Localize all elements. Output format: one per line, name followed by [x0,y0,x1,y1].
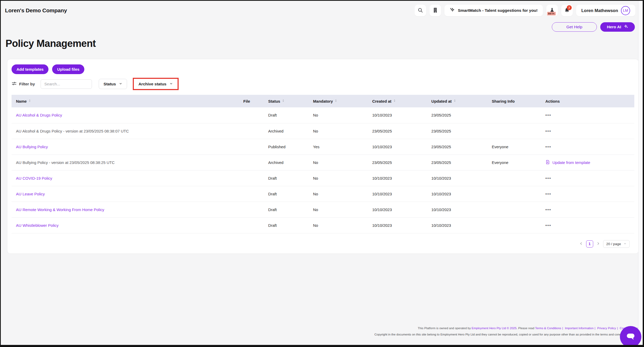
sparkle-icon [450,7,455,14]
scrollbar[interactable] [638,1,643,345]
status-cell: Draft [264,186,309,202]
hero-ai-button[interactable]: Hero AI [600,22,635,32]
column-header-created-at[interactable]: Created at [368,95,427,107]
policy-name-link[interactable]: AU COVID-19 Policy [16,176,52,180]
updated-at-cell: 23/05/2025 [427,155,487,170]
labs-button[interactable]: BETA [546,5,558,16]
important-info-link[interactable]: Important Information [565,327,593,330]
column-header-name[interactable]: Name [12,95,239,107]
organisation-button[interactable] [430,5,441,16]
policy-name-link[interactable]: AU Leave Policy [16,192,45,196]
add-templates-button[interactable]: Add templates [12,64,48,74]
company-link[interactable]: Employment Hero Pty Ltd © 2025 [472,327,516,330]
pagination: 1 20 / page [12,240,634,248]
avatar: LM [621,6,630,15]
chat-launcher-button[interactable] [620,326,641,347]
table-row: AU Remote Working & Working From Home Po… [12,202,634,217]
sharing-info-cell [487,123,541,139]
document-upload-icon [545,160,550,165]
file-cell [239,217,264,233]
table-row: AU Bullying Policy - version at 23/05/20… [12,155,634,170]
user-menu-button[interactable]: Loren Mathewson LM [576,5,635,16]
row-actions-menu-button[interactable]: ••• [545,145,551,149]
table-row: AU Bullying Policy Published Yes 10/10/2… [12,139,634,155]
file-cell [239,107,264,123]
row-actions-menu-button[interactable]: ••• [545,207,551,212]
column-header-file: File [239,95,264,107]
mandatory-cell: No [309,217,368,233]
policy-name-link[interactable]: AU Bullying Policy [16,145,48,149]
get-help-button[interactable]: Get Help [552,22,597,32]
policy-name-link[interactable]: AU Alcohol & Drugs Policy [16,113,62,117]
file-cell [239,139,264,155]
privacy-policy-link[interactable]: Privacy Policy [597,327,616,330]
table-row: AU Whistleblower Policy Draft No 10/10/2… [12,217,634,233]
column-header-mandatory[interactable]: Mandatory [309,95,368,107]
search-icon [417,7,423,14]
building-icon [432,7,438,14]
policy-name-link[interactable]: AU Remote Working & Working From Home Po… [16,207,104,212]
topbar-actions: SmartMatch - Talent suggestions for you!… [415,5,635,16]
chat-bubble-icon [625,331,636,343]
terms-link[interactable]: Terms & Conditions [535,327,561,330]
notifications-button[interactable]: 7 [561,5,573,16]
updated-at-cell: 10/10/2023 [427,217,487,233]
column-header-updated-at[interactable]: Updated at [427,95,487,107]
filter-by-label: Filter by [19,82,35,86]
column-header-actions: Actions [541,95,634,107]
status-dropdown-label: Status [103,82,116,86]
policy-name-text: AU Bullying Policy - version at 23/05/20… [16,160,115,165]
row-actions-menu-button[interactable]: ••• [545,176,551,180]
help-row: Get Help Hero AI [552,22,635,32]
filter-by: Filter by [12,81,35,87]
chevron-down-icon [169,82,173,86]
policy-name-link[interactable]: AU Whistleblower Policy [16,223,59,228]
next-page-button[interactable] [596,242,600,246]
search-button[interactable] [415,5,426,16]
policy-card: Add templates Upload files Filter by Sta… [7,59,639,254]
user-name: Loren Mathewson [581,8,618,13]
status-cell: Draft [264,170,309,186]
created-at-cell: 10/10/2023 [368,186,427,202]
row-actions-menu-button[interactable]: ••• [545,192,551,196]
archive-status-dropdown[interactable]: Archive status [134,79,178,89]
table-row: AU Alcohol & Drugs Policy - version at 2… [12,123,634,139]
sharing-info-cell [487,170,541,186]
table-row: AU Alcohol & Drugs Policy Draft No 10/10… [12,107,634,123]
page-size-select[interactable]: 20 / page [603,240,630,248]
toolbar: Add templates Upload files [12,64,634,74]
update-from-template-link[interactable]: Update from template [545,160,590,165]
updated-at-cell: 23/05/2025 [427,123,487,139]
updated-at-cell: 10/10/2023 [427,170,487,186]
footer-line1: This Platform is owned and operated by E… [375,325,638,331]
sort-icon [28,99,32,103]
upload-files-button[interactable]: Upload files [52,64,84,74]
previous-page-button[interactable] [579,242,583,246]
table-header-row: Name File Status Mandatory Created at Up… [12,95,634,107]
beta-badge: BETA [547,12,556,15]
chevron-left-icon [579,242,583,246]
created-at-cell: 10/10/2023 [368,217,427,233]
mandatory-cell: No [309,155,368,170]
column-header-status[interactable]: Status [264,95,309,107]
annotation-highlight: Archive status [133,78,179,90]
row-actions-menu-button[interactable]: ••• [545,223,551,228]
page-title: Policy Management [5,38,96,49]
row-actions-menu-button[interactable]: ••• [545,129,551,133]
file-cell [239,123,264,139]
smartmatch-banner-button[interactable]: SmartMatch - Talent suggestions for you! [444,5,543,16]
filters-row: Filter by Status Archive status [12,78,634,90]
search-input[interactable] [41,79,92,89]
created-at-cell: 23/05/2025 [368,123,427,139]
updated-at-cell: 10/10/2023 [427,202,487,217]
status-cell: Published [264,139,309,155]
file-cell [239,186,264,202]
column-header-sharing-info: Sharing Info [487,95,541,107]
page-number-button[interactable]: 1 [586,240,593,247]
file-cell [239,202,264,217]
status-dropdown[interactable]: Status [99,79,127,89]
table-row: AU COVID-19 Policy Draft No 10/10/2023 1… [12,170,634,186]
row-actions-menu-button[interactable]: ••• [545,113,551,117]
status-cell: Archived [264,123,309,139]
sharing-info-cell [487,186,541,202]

========================

- Your assignment: The answer must be every line of the listing that holds the word "icon".

- Answer for this exercise:
sparkle-icon [450,7,455,14]
document-upload-icon [545,160,550,165]
search-icon [417,7,423,14]
building-icon [432,7,438,14]
chat-bubble-icon [625,331,636,343]
chevron-down-icon [169,82,173,86]
sort-icon [28,99,32,103]
chevron-left-icon [579,242,583,246]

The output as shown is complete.